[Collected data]

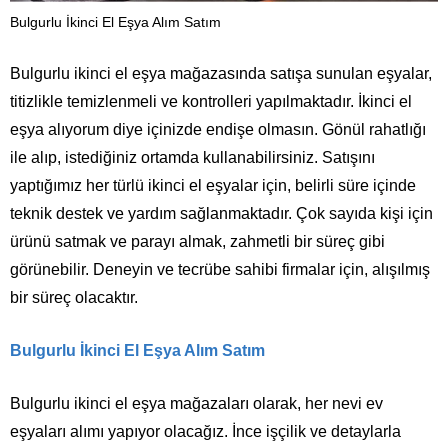
Bulgurlu İkinci El Eşya Alım Satım
Bulgurlu ikinci el eşya mağazasında satışa sunulan eşyalar,
titizlikle temizlenmeli ve kontrolleri yapılmaktadır. İkinci el
eşya alıyorum diye içinizde endişe olmasın. Gönül rahatlığı
ile alıp, istediğiniz ortamda kullanabilirsiniz. Satışını
yaptığımız her türlü ikinci el eşyalar için, belirli süre içinde
teknik destek ve yardım sağlanmaktadır. Çok sayıda kişi için
ürünü satmak ve parayı almak, zahmetli bir süreç gibi
görünebilir. Deneyin ve tecrübe sahibi firmalar için, alışılmış
bir süreç olacaktır.
Bulgurlu İkinci El Eşya Alım Satım
Bulgurlu ikinci el eşya mağazaları olarak, her nevi ev
eşyaları alımı yapıyor olacağız. İnce işçilik ve detaylarla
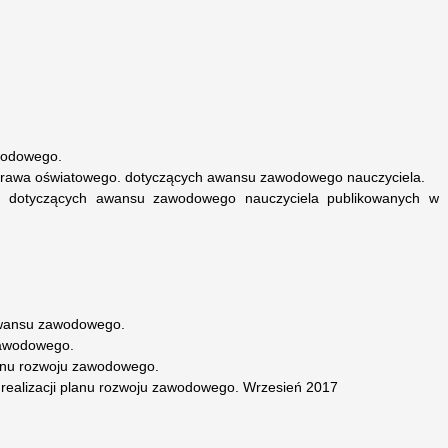
wodowego.
 prawa oświatowego. dotyczących awansu zawodowego nauczyciela.
ów dotyczących awansu zawodowego nauczyciela publikowanych w
awansu zawodowego.
zawodowego.
lanu rozwoju zawodowego.
 realizacji planu rozwoju zawodowego. Wrzesień 2017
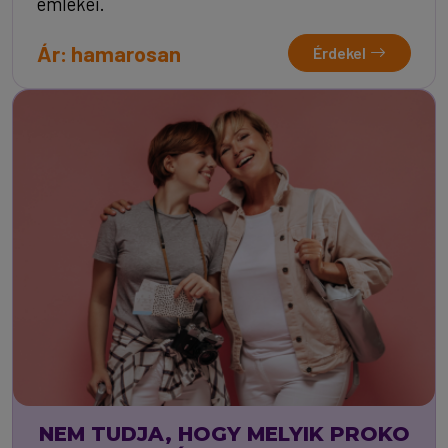
emlékei.
Ár: hamarosan
Érdekel
NEM TUDJA, HOGY MELYIK PROKO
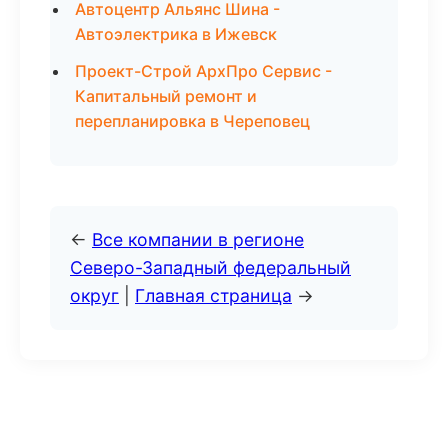
Автоцентр Альянс Шина -
Автоэлектрика в Ижевск
Проект-Строй АрхПро Сервис -
Капитальный ремонт и
перепланировка в Череповец
←
Все компании в регионе
Северо-Западный федеральный
округ
|
Главная страница
→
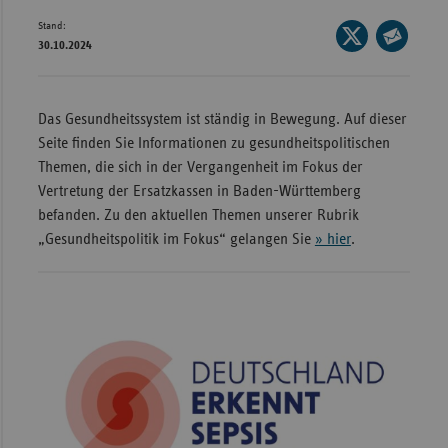
Stand:
Wür
Seite
30.10.2024
auf
Seite
Bay
X
per
Ber
teilen
E-
Das Gesundheitssystem ist ständig in Bewegung. Auf dieser
Bre
Mail
Seite finden Sie Informationen zu gesundheitspolitischen
teilen
Ha
Themen, die sich in der Vergangenheit im Fokus der
Vertretung der Ersatzkassen in Baden-Württemberg
Hes
befanden. Zu den aktuellen Themen unserer Rubrik
Mec
„Gesundheitspolitik im Fokus“ gelangen Sie
» hier
.
Vo
Nie
Nor
Wes
Rhe
Saa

▶ [ABOUT THIS TASK]:
Exclude the pictures and transcribe all of the entries exactly.

▶ [OUTPUT BELOW]:
Bulgurlu İkinci El Eşya Alım Satım
Bulgurlu ikinci el eşya mağazasında satışa sunulan eşyalar,
titizlikle temizlenmeli ve kontrolleri yapılmaktadır. İkinci el
eşya alıyorum diye içinizde endişe olmasın. Gönül rahatlığı
ile alıp, istediğiniz ortamda kullanabilirsiniz. Satışını
yaptığımız her türlü ikinci el eşyalar için, belirli süre içinde
teknik destek ve yardım sağlanmaktadır. Çok sayıda kişi için
ürünü satmak ve parayı almak, zahmetli bir süreç gibi
görünebilir. Deneyin ve tecrübe sahibi firmalar için, alışılmış
bir süreç olacaktır.
Bulgurlu İkinci El Eşya Alım Satım
Bulgurlu ikinci el eşya mağazaları olarak, her nevi ev
eşyaları alımı yapıyor olacağız. İnce işçilik ve detaylarla
wodowego.
 prawa oświatowego. dotyczących awansu zawodowego nauczyciela.
ów dotyczących awansu zawodowego nauczyciela publikowanych w
awansu zawodowego.
zawodowego.
lanu rozwoju zawodowego.
 realizacji planu rozwoju zawodowego. Wrzesień 2017
emlékei.
Ár: hamarosan
Érdekel
NEM TUDJA, HOGY MELYIK PROKO
Автоцентр Альянс Шина -
Автоэлектрика в Ижевск
Проект-Строй АрхПро Сервис -
Капитальный ремонт и
перепланировка в Череповец
←
Все компании в регионе
Северо-Западный федеральный
округ
|
Главная страница
→
Stand:
Wür
Seite
30.10.2024
auf
Seite
Bay
X
per
Ber
teilen
E-
Das Gesundheitssystem ist ständig in Bewegung. Auf dieser
Bre
Mail
Seite finden Sie Informationen zu gesundheitspolitischen
teilen
Ha
Themen, die sich in der Vergangenheit im Fokus der
Vertretung der Ersatzkassen in Baden-Württemberg
Hes
befanden. Zu den aktuellen Themen unserer Rubrik
Mec
„Gesundheitspolitik im Fokus“ gelangen Sie
» hier
.
Vo
Nie
Nor
Wes
Rhe
Saa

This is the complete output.